Case Study

Down syndrome

by Laura L. Williams, M.D.
Instructor of Pediatrics–Neonatology

This 2800-gram, appropriate-for-gestational-age female was born at term to a 32-year-old primigravida mother. The pregnancy was complicated by polyhydramnios. Maternal laboratory values were normal except for a positive group B streptococcal culture. The mother declined a triple screen. During labor, the mother received two doses of clindamycin. Spontaneous rupture of the fetal membranes occurred 8.5 hours before delivery. The Apgar scores were 7 at 1 minute, 8 at 5 minutes. After delivery, 40 mL of nonbilious fluid was suctioned from the newborn’s stomach.

The infant was transferred to the level 2 nursery for mild respiratory distress. Oxygen saturations were recorded in the mid to high 80s on room air and corrected with oxygen by hood. Examination suggested trisomy 21 (Down syndrome), but was otherwise unremarkable. An abdominal radiograph was significant for the presence of a double bubble; a chest radiograph was interpreted as normal.
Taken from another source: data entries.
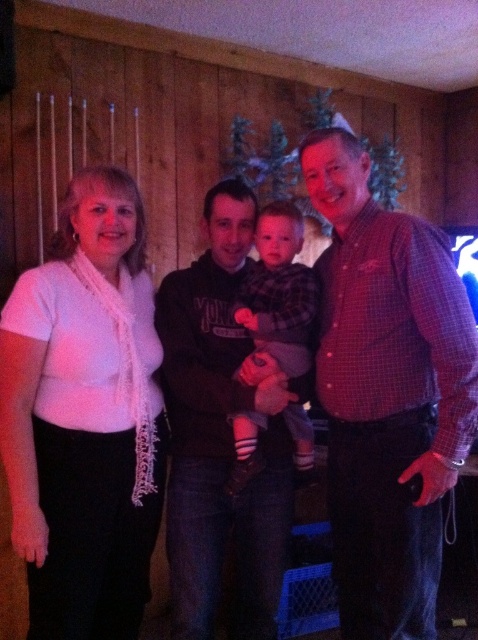 How much distance is there between plaid shirt at right and flannel shirt at center?

A distance of 9.62 inches exists between plaid shirt at right and flannel shirt at center.

Is plaid shirt at right to the left of flannel shirt at center from the viewer's perspective?

No, plaid shirt at right is not to the left of flannel shirt at center.

Does point (348, 616) come in front of point (243, 426)?

No, it is not.

This screenshot has width=478, height=640. Find the location of `plaid shirt at right`. plaid shirt at right is located at coordinates (387, 392).

Can you confirm if plaid shirt at right is smaller than dark brown hoodie at center?

Actually, plaid shirt at right might be larger than dark brown hoodie at center.

Does point (423, 326) lie in front of point (267, 595)?

Yes, it is.

Where is `plaid shirt at right`? plaid shirt at right is located at coordinates (387, 392).

Where is `plaid shirt at right`? Image resolution: width=478 pixels, height=640 pixels. plaid shirt at right is located at coordinates (387, 392).

Is white lace scarf at left positioned before dark brown hoodie at center?

Yes, it is.

I want to click on white lace scarf at left, so click(85, 417).

What do you see at coordinates (85, 417) in the screenshot?
I see `white lace scarf at left` at bounding box center [85, 417].

At what (x,y) coordinates should I click in order to perform the action: click on white lace scarf at left. Please return your answer as a coordinate pair (x, y). The width and height of the screenshot is (478, 640). Looking at the image, I should click on (85, 417). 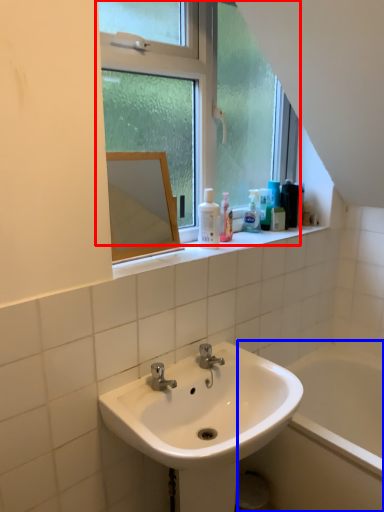 Question: Which object is closer to the camera taking this photo, window (highlighted by a red box) or bath (highlighted by a blue box)?

Choices:
 (A) window
 (B) bath

Answer: (A) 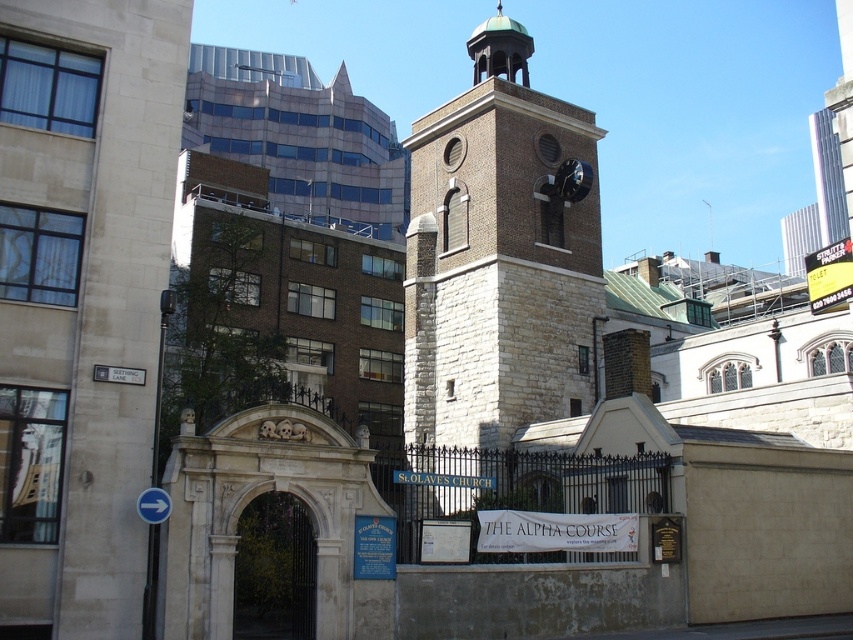 Question: Which point is farther to the camera?

Choices:
 (A) polished brass clock at upper center
 (B) stone clock tower at center

Answer: (A)

Question: Does stone clock tower at center have a greater width compared to green copper bell tower at center?

Choices:
 (A) yes
 (B) no

Answer: (A)

Question: Is stone clock tower at center positioned in front of polished brass clock at upper center?

Choices:
 (A) yes
 (B) no

Answer: (A)

Question: Which point is closer to the camera?

Choices:
 (A) (563, 196)
 (B) (485, 186)
 (C) (502, 64)

Answer: (B)

Question: Does stone clock tower at center have a lesser width compared to polished brass clock at upper center?

Choices:
 (A) yes
 (B) no

Answer: (B)

Question: Considering the real-world distances, which object is farthest from the polished brass clock at upper center?

Choices:
 (A) green copper bell tower at center
 (B) stone clock tower at center

Answer: (A) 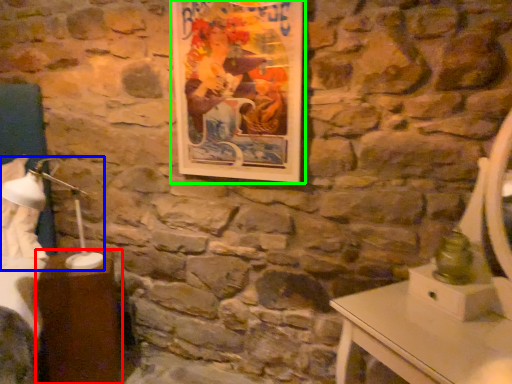 Question: Which is nearer to the table (highlighted by a red box)? bedside lamp (highlighted by a blue box) or picture frame (highlighted by a green box).

Choices:
 (A) bedside lamp
 (B) picture frame

Answer: (A) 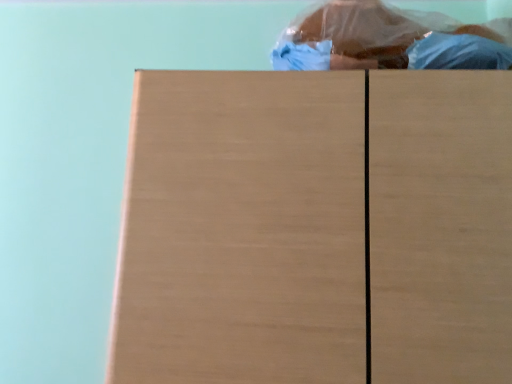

The infant was transferred to Texas Children’s Hospital and was quickly weaned to room air. Echocardiogram showed left aortic arch, complete common AV canal, ostium primium ASD, a moderate patent ductus arteriosis, mild right ventricular dilation, and moderate right and left atrium dilation. Patient remained hemodynamically stable throughout the hospitalization. A UGI examination demonstrated a high-grade duodenal stenosis with malrotation, which was repaired with duodenoduodenostomy; a Ladd procedure and appendectomy also were performed. Initial nutritional support was provided by total parenteral nutrition (TPN) and lipids. The infant was later advanced to expressed breast milk (EBM). Thyroid studies were normal. A chromosome analysis was consistent with trisomy 21.

Discussion: Trisomy 21 is a common chromosomal anomaly. Infants with this condition have characteristic facies (microcephaly, brachycephaly, flat facial profile secondary to midface hypoplasia, flat nasal bridge, upwardly slanted palpebral fissures, epicanthal folds, protruding tongue), excess posterior nuchal skin, clinodactyly of fifth digit, unilateral or bilateral single palmar creases, broad hands, and hypotonia. The incidence of celiac disease, intestinal atresia (esophageal, duodenal atresia, ileal, and anal), Hirschsprung disease, and cardiac anomalies (endocardial cushion defects, ventricular septal defect) all are increased. The incidence of trisomy 21 is 1 in 800 live births; 94% is due to trisomy 21, the remainder is secondary to translocation or mosaicism.

Prenatal diagnostic screening is done most often by a triple screen test, which has 60% sensitivity and 90–95% specificity. Positive screens should be investigated by fetal chromosomal analysis. A second-trimester ultrasound also may be helpful. Postnatal diagnosis is suggested by characteristic facies or the presence of classically associated medical conditions. Karyotyping remains the definitive diagnostic test.

Management is dictated initially by the immediate medical or surgical needs and normal newborn care. Later medical issues include short stature, obesity, mental retardation, alanto-axial instability, hypothyroidism, diabetes mellitus, and leukemia. Therefore, patients with trisomy 21 require a multidisciplinary approach throughout life.